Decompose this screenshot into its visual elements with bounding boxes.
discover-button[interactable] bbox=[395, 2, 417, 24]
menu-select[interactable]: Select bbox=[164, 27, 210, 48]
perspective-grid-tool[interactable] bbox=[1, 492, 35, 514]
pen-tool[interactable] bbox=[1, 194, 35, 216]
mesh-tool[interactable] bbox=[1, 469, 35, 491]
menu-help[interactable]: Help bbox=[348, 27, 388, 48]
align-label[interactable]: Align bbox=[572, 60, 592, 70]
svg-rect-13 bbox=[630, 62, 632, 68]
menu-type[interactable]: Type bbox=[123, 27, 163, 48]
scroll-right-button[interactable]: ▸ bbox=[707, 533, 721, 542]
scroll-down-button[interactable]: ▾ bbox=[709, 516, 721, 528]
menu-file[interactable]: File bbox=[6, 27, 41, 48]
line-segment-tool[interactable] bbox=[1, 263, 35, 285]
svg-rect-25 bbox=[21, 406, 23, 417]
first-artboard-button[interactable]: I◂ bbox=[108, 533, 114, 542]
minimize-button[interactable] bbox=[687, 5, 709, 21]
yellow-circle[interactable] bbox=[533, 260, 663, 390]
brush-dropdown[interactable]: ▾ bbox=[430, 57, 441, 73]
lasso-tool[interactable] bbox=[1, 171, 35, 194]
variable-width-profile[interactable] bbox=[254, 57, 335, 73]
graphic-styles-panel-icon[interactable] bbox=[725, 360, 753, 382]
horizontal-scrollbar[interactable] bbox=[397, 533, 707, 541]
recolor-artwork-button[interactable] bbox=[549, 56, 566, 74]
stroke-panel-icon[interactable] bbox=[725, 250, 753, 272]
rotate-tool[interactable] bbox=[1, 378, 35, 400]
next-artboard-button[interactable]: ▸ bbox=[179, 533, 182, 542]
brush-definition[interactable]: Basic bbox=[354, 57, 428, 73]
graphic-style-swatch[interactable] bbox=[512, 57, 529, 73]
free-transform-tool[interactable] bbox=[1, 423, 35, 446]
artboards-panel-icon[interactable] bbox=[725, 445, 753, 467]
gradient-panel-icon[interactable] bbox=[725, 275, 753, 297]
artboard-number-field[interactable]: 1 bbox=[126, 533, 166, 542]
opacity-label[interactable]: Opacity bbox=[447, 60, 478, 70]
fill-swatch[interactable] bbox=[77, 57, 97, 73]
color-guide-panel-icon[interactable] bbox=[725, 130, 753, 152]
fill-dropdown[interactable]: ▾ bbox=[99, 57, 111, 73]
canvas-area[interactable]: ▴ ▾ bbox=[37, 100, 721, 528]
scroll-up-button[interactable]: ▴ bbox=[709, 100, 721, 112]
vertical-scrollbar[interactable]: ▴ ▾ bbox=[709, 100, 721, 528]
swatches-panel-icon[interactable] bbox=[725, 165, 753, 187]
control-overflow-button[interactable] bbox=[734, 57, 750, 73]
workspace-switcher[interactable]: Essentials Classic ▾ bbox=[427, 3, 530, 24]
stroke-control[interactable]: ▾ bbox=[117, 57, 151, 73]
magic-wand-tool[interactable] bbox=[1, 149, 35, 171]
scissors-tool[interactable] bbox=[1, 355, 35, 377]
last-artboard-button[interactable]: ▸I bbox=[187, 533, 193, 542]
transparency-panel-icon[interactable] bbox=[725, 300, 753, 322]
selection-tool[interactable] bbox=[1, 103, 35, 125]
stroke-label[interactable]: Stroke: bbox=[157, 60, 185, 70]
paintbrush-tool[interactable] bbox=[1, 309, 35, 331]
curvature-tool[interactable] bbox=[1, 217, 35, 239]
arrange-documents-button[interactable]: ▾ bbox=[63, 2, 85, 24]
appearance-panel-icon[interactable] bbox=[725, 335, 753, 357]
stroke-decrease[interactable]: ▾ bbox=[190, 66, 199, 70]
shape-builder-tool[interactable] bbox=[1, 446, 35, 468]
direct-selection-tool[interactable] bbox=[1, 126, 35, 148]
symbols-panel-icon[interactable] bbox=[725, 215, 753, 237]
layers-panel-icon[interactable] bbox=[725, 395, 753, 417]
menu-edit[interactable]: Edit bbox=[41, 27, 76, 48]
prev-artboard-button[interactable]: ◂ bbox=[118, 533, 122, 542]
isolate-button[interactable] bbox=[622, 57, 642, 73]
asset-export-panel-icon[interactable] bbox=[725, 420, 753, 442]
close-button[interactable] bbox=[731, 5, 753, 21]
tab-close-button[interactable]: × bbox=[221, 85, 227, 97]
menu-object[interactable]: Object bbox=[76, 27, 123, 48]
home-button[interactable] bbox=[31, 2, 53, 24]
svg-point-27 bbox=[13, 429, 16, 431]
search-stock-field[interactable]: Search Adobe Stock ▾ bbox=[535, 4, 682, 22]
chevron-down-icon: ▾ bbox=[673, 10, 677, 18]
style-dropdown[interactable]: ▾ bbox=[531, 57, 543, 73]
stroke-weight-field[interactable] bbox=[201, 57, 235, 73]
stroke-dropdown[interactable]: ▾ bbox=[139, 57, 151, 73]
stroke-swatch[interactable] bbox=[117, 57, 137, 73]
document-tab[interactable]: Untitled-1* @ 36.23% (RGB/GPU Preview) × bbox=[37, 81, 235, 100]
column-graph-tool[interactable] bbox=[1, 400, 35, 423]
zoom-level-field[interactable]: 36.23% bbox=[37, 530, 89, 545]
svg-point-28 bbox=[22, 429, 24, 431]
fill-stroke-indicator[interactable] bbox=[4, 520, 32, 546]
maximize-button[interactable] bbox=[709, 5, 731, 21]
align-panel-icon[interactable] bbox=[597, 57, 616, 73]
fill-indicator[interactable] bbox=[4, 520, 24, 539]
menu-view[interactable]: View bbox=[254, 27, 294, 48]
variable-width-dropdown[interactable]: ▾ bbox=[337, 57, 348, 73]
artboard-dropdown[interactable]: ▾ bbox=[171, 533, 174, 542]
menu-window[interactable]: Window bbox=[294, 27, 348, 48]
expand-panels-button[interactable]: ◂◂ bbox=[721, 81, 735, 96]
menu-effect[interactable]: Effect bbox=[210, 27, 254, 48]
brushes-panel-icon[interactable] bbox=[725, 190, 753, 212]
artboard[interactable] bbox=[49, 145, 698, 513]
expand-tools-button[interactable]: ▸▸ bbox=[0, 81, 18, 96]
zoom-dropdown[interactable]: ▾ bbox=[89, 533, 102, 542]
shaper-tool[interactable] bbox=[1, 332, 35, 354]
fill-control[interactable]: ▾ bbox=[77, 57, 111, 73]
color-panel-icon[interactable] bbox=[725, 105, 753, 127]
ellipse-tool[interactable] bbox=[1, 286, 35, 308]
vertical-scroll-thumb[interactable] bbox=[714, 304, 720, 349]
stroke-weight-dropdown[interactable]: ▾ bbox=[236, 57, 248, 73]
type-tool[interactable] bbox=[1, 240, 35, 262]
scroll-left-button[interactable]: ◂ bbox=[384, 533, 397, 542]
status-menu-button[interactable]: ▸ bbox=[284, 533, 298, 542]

▸ **About this task**
The answer must consist of all the entries, copied exactly.

▸ **Task solution**
Decompose this screenshot into its visual elements with bounding boxes.
discover-button[interactable] bbox=[395, 2, 417, 24]
menu-select[interactable]: Select bbox=[164, 27, 210, 48]
perspective-grid-tool[interactable] bbox=[1, 492, 35, 514]
pen-tool[interactable] bbox=[1, 194, 35, 216]
mesh-tool[interactable] bbox=[1, 469, 35, 491]
menu-help[interactable]: Help bbox=[348, 27, 388, 48]
align-label[interactable]: Align bbox=[572, 60, 592, 70]
svg-rect-13 bbox=[630, 62, 632, 68]
menu-type[interactable]: Type bbox=[123, 27, 163, 48]
scroll-right-button[interactable]: ▸ bbox=[707, 533, 721, 542]
scroll-down-button[interactable]: ▾ bbox=[709, 516, 721, 528]
menu-file[interactable]: File bbox=[6, 27, 41, 48]
line-segment-tool[interactable] bbox=[1, 263, 35, 285]
svg-rect-25 bbox=[21, 406, 23, 417]
first-artboard-button[interactable]: I◂ bbox=[108, 533, 114, 542]
minimize-button[interactable] bbox=[687, 5, 709, 21]
yellow-circle[interactable] bbox=[533, 260, 663, 390]
brush-dropdown[interactable]: ▾ bbox=[430, 57, 441, 73]
lasso-tool[interactable] bbox=[1, 171, 35, 194]
variable-width-profile[interactable] bbox=[254, 57, 335, 73]
graphic-styles-panel-icon[interactable] bbox=[725, 360, 753, 382]
horizontal-scrollbar[interactable] bbox=[397, 533, 707, 541]
recolor-artwork-button[interactable] bbox=[549, 56, 566, 74]
stroke-panel-icon[interactable] bbox=[725, 250, 753, 272]
rotate-tool[interactable] bbox=[1, 378, 35, 400]
next-artboard-button[interactable]: ▸ bbox=[179, 533, 182, 542]
brush-definition[interactable]: Basic bbox=[354, 57, 428, 73]
graphic-style-swatch[interactable] bbox=[512, 57, 529, 73]
free-transform-tool[interactable] bbox=[1, 423, 35, 446]
artboards-panel-icon[interactable] bbox=[725, 445, 753, 467]
gradient-panel-icon[interactable] bbox=[725, 275, 753, 297]
artboard-number-field[interactable]: 1 bbox=[126, 533, 166, 542]
opacity-label[interactable]: Opacity bbox=[447, 60, 478, 70]
fill-swatch[interactable] bbox=[77, 57, 97, 73]
color-guide-panel-icon[interactable] bbox=[725, 130, 753, 152]
fill-dropdown[interactable]: ▾ bbox=[99, 57, 111, 73]
canvas-area[interactable]: ▴ ▾ bbox=[37, 100, 721, 528]
scroll-up-button[interactable]: ▴ bbox=[709, 100, 721, 112]
vertical-scrollbar[interactable]: ▴ ▾ bbox=[709, 100, 721, 528]
swatches-panel-icon[interactable] bbox=[725, 165, 753, 187]
control-overflow-button[interactable] bbox=[734, 57, 750, 73]
workspace-switcher[interactable]: Essentials Classic ▾ bbox=[427, 3, 530, 24]
stroke-control[interactable]: ▾ bbox=[117, 57, 151, 73]
magic-wand-tool[interactable] bbox=[1, 149, 35, 171]
scissors-tool[interactable] bbox=[1, 355, 35, 377]
last-artboard-button[interactable]: ▸I bbox=[187, 533, 193, 542]
transparency-panel-icon[interactable] bbox=[725, 300, 753, 322]
selection-tool[interactable] bbox=[1, 103, 35, 125]
stroke-label[interactable]: Stroke: bbox=[157, 60, 185, 70]
paintbrush-tool[interactable] bbox=[1, 309, 35, 331]
curvature-tool[interactable] bbox=[1, 217, 35, 239]
arrange-documents-button[interactable]: ▾ bbox=[63, 2, 85, 24]
appearance-panel-icon[interactable] bbox=[725, 335, 753, 357]
stroke-decrease[interactable]: ▾ bbox=[190, 66, 199, 70]
shape-builder-tool[interactable] bbox=[1, 446, 35, 468]
direct-selection-tool[interactable] bbox=[1, 126, 35, 148]
symbols-panel-icon[interactable] bbox=[725, 215, 753, 237]
layers-panel-icon[interactable] bbox=[725, 395, 753, 417]
menu-edit[interactable]: Edit bbox=[41, 27, 76, 48]
prev-artboard-button[interactable]: ◂ bbox=[118, 533, 122, 542]
isolate-button[interactable] bbox=[622, 57, 642, 73]
asset-export-panel-icon[interactable] bbox=[725, 420, 753, 442]
close-button[interactable] bbox=[731, 5, 753, 21]
tab-close-button[interactable]: × bbox=[221, 85, 227, 97]
menu-object[interactable]: Object bbox=[76, 27, 123, 48]
home-button[interactable] bbox=[31, 2, 53, 24]
svg-point-27 bbox=[13, 429, 16, 431]
search-stock-field[interactable]: Search Adobe Stock ▾ bbox=[535, 4, 682, 22]
chevron-down-icon: ▾ bbox=[673, 10, 677, 18]
style-dropdown[interactable]: ▾ bbox=[531, 57, 543, 73]
stroke-weight-field[interactable] bbox=[201, 57, 235, 73]
stroke-dropdown[interactable]: ▾ bbox=[139, 57, 151, 73]
stroke-swatch[interactable] bbox=[117, 57, 137, 73]
document-tab[interactable]: Untitled-1* @ 36.23% (RGB/GPU Preview) × bbox=[37, 81, 235, 100]
column-graph-tool[interactable] bbox=[1, 400, 35, 423]
zoom-level-field[interactable]: 36.23% bbox=[37, 530, 89, 545]
svg-point-28 bbox=[22, 429, 24, 431]
fill-stroke-indicator[interactable] bbox=[4, 520, 32, 546]
maximize-button[interactable] bbox=[709, 5, 731, 21]
align-panel-icon[interactable] bbox=[597, 57, 616, 73]
fill-indicator[interactable] bbox=[4, 520, 24, 539]
menu-view[interactable]: View bbox=[254, 27, 294, 48]
variable-width-dropdown[interactable]: ▾ bbox=[337, 57, 348, 73]
artboard-dropdown[interactable]: ▾ bbox=[171, 533, 174, 542]
menu-window[interactable]: Window bbox=[294, 27, 348, 48]
expand-panels-button[interactable]: ◂◂ bbox=[721, 81, 735, 96]
menu-effect[interactable]: Effect bbox=[210, 27, 254, 48]
brushes-panel-icon[interactable] bbox=[725, 190, 753, 212]
artboard[interactable] bbox=[49, 145, 698, 513]
expand-tools-button[interactable]: ▸▸ bbox=[0, 81, 18, 96]
zoom-dropdown[interactable]: ▾ bbox=[89, 533, 102, 542]
shaper-tool[interactable] bbox=[1, 332, 35, 354]
fill-control[interactable]: ▾ bbox=[77, 57, 111, 73]
color-panel-icon[interactable] bbox=[725, 105, 753, 127]
ellipse-tool[interactable] bbox=[1, 286, 35, 308]
vertical-scroll-thumb[interactable] bbox=[714, 304, 720, 349]
stroke-weight-dropdown[interactable]: ▾ bbox=[236, 57, 248, 73]
type-tool[interactable] bbox=[1, 240, 35, 262]
scroll-left-button[interactable]: ◂ bbox=[384, 533, 397, 542]
status-menu-button[interactable]: ▸ bbox=[284, 533, 298, 542]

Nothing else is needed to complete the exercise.